Mi compañera Pilar siempre me anima a hablar con valentía sobre la cantidad de realidades que están ahí y pasan desapercibidas porque nos acostumbramos a ellas.
Pilar es una profesora de matemáticas con muchas horas de vuelo y una observadora pertinaz que hace una crítica constructiva de mejoras posibles.
¿Por qué no hablas del ruido en el Centro? ¿Es posible luchar contra la contaminación acústica? Ahí va un cuento. Las ranas son muy buenas para hacernos pensar la fiosofía de las fábulas:
“Una rana saltó un día a una olla de agua hirviendo. Inmediatamente, saltó para salir y escapar de ella. Su instinto fue salvarse y no aguantó ni un segundo en la olla.
Otro día, esa misma olla estaba llena de agua fría. Una rana saltó dentro y nadó tranquila por el agua de la olla. Estaba feliz en esa 'piscina' improvisada.
Lo que la rana no sabía, es que el agua se iba calentando poco a poco. Así que al poco tiempo, el agua fría se transformó en agua templada. Pero la rana se fue acostumbrando, allí seguía, nadando plácidamente en ella.
Sin embargo, poco a poco, el agua subió de temperatura. Tanto, que llegó a estar tan caliente, que la rana murió de calor. Ella, sin embargo, no se había dado cuenta, ya que el calor aumentaba de forma gradual y se iba acostumbrando a él”.
Y así pasa con el ruido: gritos, voces, murmullos que simulan el vuelo de infinitas moscas, ecos retumbando en clases, pasillos y cualquier rincón en el que uno se quiera escapar porque le va a estallar la cabeza.
El silencio nos espanta, produce miedo, un terror que anuncia una tragedia.

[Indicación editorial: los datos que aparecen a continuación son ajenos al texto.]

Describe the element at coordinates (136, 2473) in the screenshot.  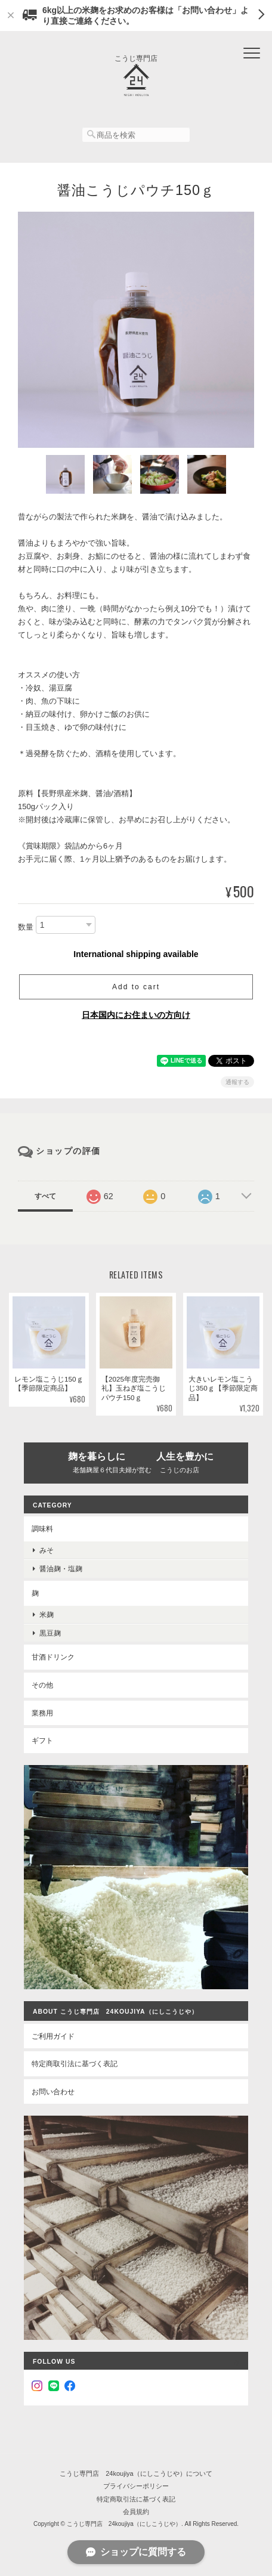 I see `こうじ専門店 24koujiya（にしこうじや）について` at that location.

En las voces, los chillidos, las risas descontroladas y los golpes en mesas, sillas y paredes nos encontramos cómodos, cómo la rana que nada en agua templada.
Cuando los alumnos asisten a la biblioteca del Centro o demandan una clase para estudiar el examen los tímpanos comienzan a recibir ondas insoportables inaudibles para quienes los producen..
¡SILENCIO! ¡OS QUERÉIS CALLAR! Los profesores también utilizamos el ruido para luchar contra el ruido como una especie de boomerang que recorre el aire de punta a punta.
Suenan los timbres y los ríos de adolescentes inundan los pasillos sin orden ni concierto, como si el fin del mundo estuviera cerca y una riada humana buscara una escapatoria.
Más jaleo, los profesores de guardia son enmudecidos, parece que mueven sus labios intentando poner orden; pero entre el follón no es posible escucharlos. Más de uno hemos sido víctimas de un alud adolescente cuyas consecuencias ya se pueden ustedes imaginar: caídas, tropezones, empujones y zarandeos.
Recuerdo que en un instituto se instaló en sitios neurálgicos del Centro unos sonómetros, aparato electrónico capaz de medir el nivel de ruido y la presión sonora en un determinado ambiente. Los ruidos se miden en decibelios y estos sonómetros se encargan de detectar los niveles de sonido y permiten medir la contaminación acústica. El resultado fue espectacular: un ambiente con consecuencias preocupantes para mantener la atención, para desarrollar actividades intelectuales, conseguir concentración, para potenciar enfermedades cuyo origen está en ese “tambor” que se pone al lado de las orejas y no cesa.
Deberíamos tomarnos en serio este asunto. Estudiamos la contaninación del agua, del aire, de los alimentos. ¿Por qué no la producida por el ruído? ¿Por qué pasamos por alto esa higiene fundamental? ¿Somos como la rana en agua hirviendo?
Saldremos del trabajo sordos como tapias. Nos espera la calle. Corremos el peligro de ser atacados por una banda de decibelios a punta de pistola.
Se romperá la barrera del sonido y pensaremos que el CAÑONAZO del Hacho nos recuerda que es medio día.